───── INPUT RECORDS
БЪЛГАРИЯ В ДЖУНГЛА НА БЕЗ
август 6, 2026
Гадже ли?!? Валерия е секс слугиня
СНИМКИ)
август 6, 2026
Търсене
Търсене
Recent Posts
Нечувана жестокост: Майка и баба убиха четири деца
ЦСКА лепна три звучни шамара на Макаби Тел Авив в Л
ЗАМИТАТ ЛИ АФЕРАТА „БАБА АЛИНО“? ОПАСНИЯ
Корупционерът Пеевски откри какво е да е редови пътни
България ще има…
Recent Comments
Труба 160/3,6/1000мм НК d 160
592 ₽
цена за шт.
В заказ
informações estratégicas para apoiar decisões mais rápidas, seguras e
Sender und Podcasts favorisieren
──────────
A verbatim restatement of all the entries above is required.

БЪЛГАРИЯ В ДЖУНГЛА НА БЕЗ
август 6, 2026
Гадже ли?!? Валерия е секс слугиня
СНИМКИ)
август 6, 2026
Търсене
Търсене
Recent Posts
Нечувана жестокост: Майка и баба убиха четири деца
ЦСКА лепна три звучни шамара на Макаби Тел Авив в Л
ЗАМИТАТ ЛИ АФЕРАТА „БАБА АЛИНО“? ОПАСНИЯ
Корупционерът Пеевски откри какво е да е редови пътни
България ще има…
Recent Comments
Труба 160/3,6/1000мм НК d 160
592 ₽
цена за шт.
В заказ
informações estratégicas para apoiar decisões mais rápidas, seguras e
Sender und Podcasts favorisieren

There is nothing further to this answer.